Strong winds blew through northeast Ohio leaving damage in many places, and now residents are cleaning up and making repairs to roofs in particular.

Tera Somogyi, who works in the family roofing business Reader Roofing and Heating out of Cleveland discovered herself in a bizarre predicament--- her roof was damaged by a falling tree.

"I just walked in and wow... you gotta be kidding me it's right through my roof," Somogyi said.

Luckily she knew who to call.

Reader has been around for 97 years, the company says and provides estimates for free.

The crews got to her home Thursday afternoon, to cover the roof before insurance adjusters can evaluate the damage.

Another big concern for roofers is beating the impeding snow, when inclement weather can not only cause additional damage to homes, but create an insurmountable challenge for crews scaling sloped roofs.

Thousands across Ohio might be filing insurance claims based on the most recent bout of weather.

The Ohio Insurance Institute's last studied weather event from late August noted "Damage to roofs, siding and vehicles... Property Claim Services estimates total insured losses for Ohio and Indiana from this outbreak at over $63.4 million. Ohio accounted for $9.76 million of the insured losses, according to PCS’ preliminary figures."

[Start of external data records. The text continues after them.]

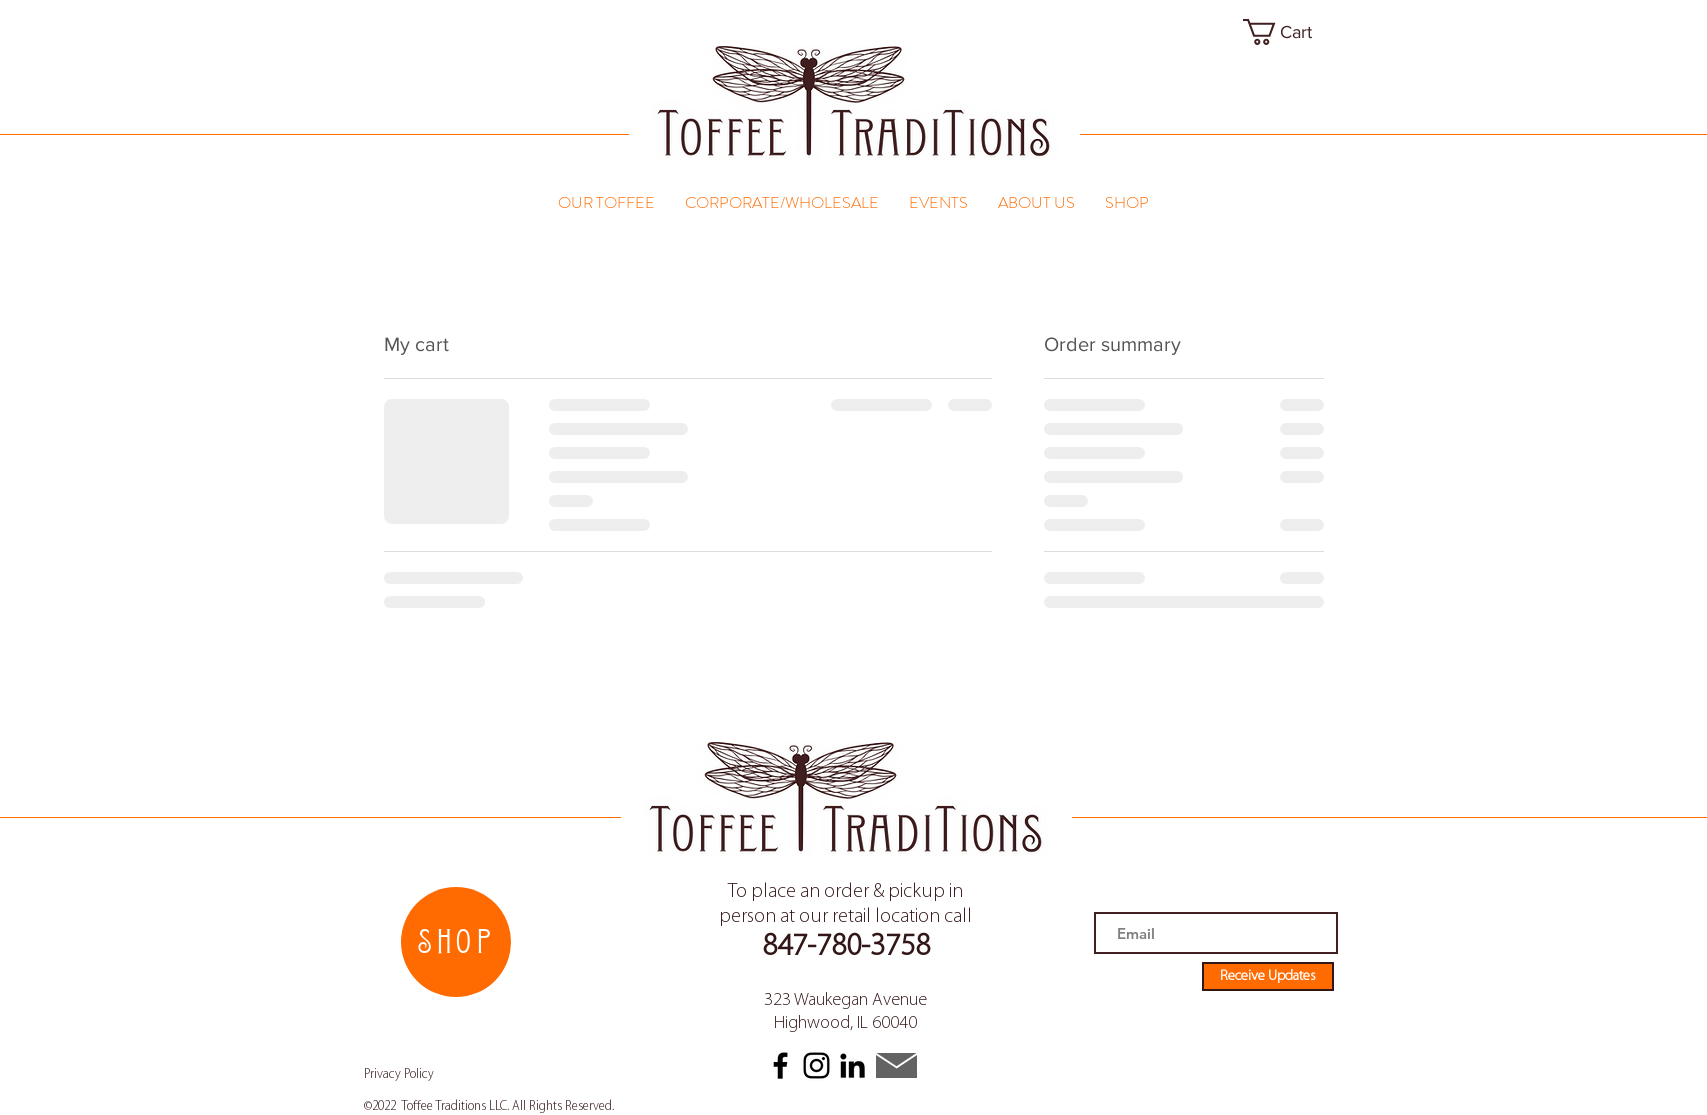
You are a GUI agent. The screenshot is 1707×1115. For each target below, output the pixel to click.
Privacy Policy (399, 1074)
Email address (1132, 902)
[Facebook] (780, 1065)
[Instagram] (816, 1065)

The Ohio insurance institute says that for the state to reach catastrophic levels in claims, the state would have to see losses greater than $25 million state-wide.

Here are a few tips from the Better Business Bureau:

1) Anything you sign is a contract.

2) Try not to sign an "estimate" or "authorization" form before you've actually decided to hire a particular contractor.

3) Pay special attention to any details in bold, that are underlined or that you need to initial.

4) Ask your contractor for references.

5) Ask for proof of liability and workers compensation insurance and well as a license to do work.